Winnie the Pooh (2011) Stephen J. Anderson, Don Hall

Production Budget: $30 million

Worldwide Gross: $33 million

When I first heard of this movie bombing I had a feeling of the general audience letting me down (as if anyone really owes me anything but anyway…).  Whenever a remake or reboot of an old franchise comes out like the Smurfs or Alvin and the Chipmonks it is usually slammed as being a betrayal of the original source material and god awful marketing crap and blah blah blah.  Meanwhile you get a movie which stays about as faithful as you can to the original look and feel (while simultaneously being a very enjoyable story) and it is a failure at the box office.

But there were many things which let this movie down.  One was the extremely befuddling decision to release this in the summer movie months.  It is hard for any movie to compete against a blockbuster like Harry Potter or Captain America, while simultaneously competing with other kids movies like a Smurfs.  I mentioned earlier when this movie first came out that it would seem a better idea to release this closer to the beginning of the year.  The beginning of the year is a dead zone where most studios dump their crap like Atari dumping so many cartridges of ET.  But that would actually work in the favor of Pooh because there would be no competition for the same audience and parents would be desperate to take them to anything good.  I would certainly want to be opening next to Country Strong, The Dilemma, and The Green Hornet rather than Harry Potter, Captain America, and Smurfs.

Another thing which did hurt the movie was the running time.  Pooh itself is only about 56 minutes.  In theaters I think they had a 20 minute short but on my DVD they didn’t have it.  I know I always talk about how I would rather have an awesome short movie than a mediocre long one.  The problem is I’m not a parent.  I spoke with many friends who are parents and who really wanted to see a great Pooh movie but who didn’t want to go to the theater.  They want something that will occupy their children’s attention for more than an hour and it is especially bad with ticket prices.  Can you really justify spending money on tickets for the whole family, food, and beverages for something that is over relatively quick?  Maybe they should have done another short to pad out the run time even more.  But if there is a silver lining it is that I think this movie is much better suited to the DVD market than the theater market.  It is nothing to rent this from Blockbuster/Red Box/Netflix/Video on Demand/etc. compared to the money you spend at the theater.  It will definetly be more of a hit now.  Now with that being said, let me get on with the review.

Now I usually don’t go in for kids movies much nowadays but I found this rather charming.  You immediately get on my good side for not trying to be in 3D, for having more traditional animation, and not having it be an endless parade of pop culture references.  It’s simple, and I love that.  To me, the animation in this movie is much more beautiful than most faux Pixar movies are.  The characters are classic, and don’t need to be transported to modern times or put in an new setting.  You can see the care and effort put into this movie.  You have some new voice talent like Craig Fergugon for Owl that are really fun in the role.  Even some music by Zooey Daschenel add to the overall charm of the movie.

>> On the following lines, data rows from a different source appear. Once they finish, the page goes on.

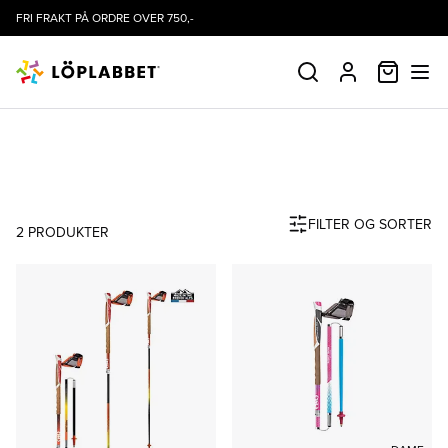
FRI FRAKT PÅ ORDRE OVER 750,-
HANDLE
SØK
PROFIL
TSL
FILTER OG SORTER
2
PRODUKTER
Produktliste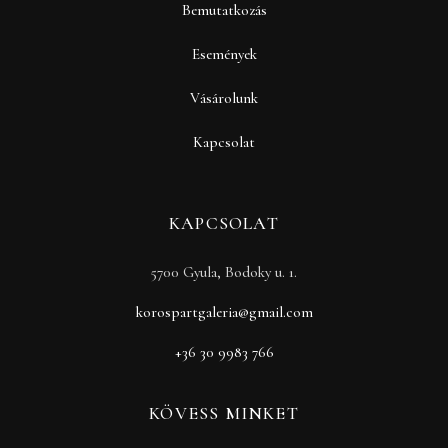
Bemutatkozás
Események
Vásárolunk
Kapcsolat
KAPCSOLAT
5700 Gyula, Bodoky u. 1.
korospartgaleria@gmail.com
+36 30 9983 766
KÖVESS MINKET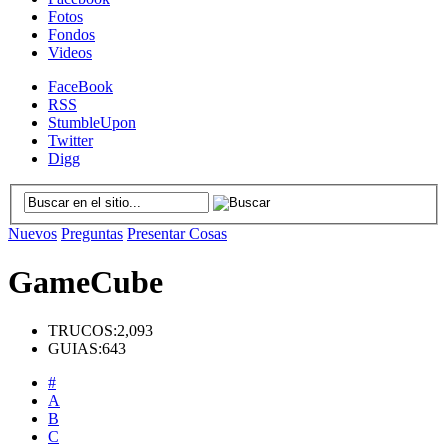
Fotos
Fondos
Videos
FaceBook
RSS
StumbleUpon
Twitter
Digg
Nuevos
Preguntas
Presentar Cosas
GameCube
TRUCOS:
2,093
GUIAS:
643
#
A
B
C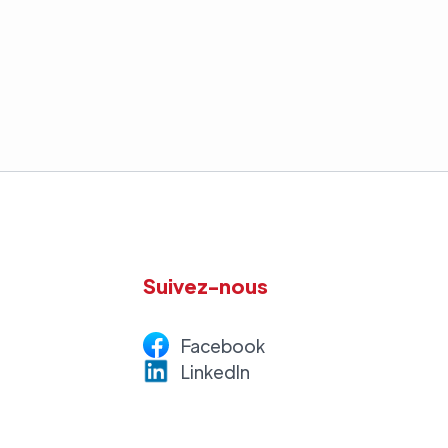
Suivez-nous
Facebook
LinkedI
n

The story has the characters searching for Christopher Robin as he is missing.  He leaves a note saying he will be “back soon” but is misinterpreted as being taken by a Backsun.  The gang try to capture this Backsun while also trying to find Eeyore’s lost tail.  There isn’t much to the story but it perfectly allows all the characters to get involved in the action.  Tigger wants to fight it, Owl wants to be the leader, Eeyore is…indifferent, and Pooh is wondering if there is any honey in it for him.  Each character has their own moment to shine and the music is actually pretty good.

If you are a fan of Winnie the Pooh, then I think you will really enjoy this movie.  The voice talent is just as good and the material is clever enough to make you rediscover why they were so lovable in the first place.  Care and attention are brought to the producion with is nostalgic and charming.  And while the movie is about 56 minutes, to me it fits the amount of story they had and, as I mentioned before, is better suited to home rental than spending a ton of money at the theaters.  This is a kids movie so I can’t give a total recommendation to it.  But if you love the old Pooh cartoons or have kids then you should definetly check it out.